Te Mana Hauora O Te Tairawhiti
15 September 2017
Plans for a purpose-built facility for people who need chemotherapy and other day stay treatments have been finalised. A paper proposing that building a new Gisborne Hospital Medical Day Unit start before the end of the year will go to the Hauora Tairāwhiti Board at the end of the month.
The new unit will cater for people who need intensive treatments like chemotherapy, blood and drug transfusions, and but who do not need to stay overnight in hospital.
In the last five years there has been a 150 percent increase in the number of people needing these types of treatments and all projections indicate that this trend will continue, says Tui te Ora Long-term Conditions Manager Natasha Ashworth.
“On average 180 treatments are carried out in the current facility each month and it can be quite crowded. Crowding and the layout of the space makes it difficult for staff to keep a constant watch on people receiving treatment. There is no option for privacy and related staff like Cancer Nurse Specialists and visiting oncologists are based in another part of the hospital.”

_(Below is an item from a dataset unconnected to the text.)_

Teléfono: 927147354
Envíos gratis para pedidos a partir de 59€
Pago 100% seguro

“We have done a lot of consultation with people who use the facility and staff to make sure the new unit will be fit for purpose and accommodate growing numbers. It will bring together all the relevant staff working with people with cancer and help us to better coordinate their care. It is likely to save people needing to travel to hospitals outside of Gisborne for some treatments.”
The facility has been mooted for some time. Local Member of Parliament Anne Tolley has been instrumental in the development and announced that Ministry of Health funding had been allocated for the build prior to the last election.

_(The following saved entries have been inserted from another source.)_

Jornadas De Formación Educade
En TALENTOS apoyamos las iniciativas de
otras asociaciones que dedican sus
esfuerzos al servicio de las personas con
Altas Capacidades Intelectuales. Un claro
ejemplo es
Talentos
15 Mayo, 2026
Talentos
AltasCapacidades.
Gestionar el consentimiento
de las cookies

There have been a number of delays to the project while we made sure that any new building actually fitted into the long term vision for the Gisborne Hospital site, says Hauora Tairāwhiti Chief Executive Jim Green.
“The hospital is 30 years old and we needed to make sure that we are building on to a facility that will last the distance. A review was completed that showed the majority of Gisborne Hospital buildings are sound and will be for another 30 plus years. That review also looked at the location of many departments to optimise the adjacency of departments, access points, and space. We want to avoid building anything in an ad-hoc way.”
“Since then we have been looking at how to maximise the use of the Ministry funding for this build. Areas like the Emergency Department and Outpatients are also experiencing increasing demand and need redevelopment. Recently we investigated ways to include these departments in the Medical Day Unit project but in the end, it is not possible financially right now.”
“We are now confident that the plans going to the Board are the best use of this money and will provide a significant improvement in access to cancer and other treatments for all Tairāwhiti people.”
There has been a lot of community support for this project from the beginning says Board Chair David Scott. “The Gisborne Cancer Society has been involved in the planning of the new facility. It will provide a central location for the Cancer Society to meet with people at clinics. Gisborne Registered Master Builders have been very helpful and we have had pledges from Friends of the Hospital and the Terrier Racing Group for assistance with the fit out once it is built.”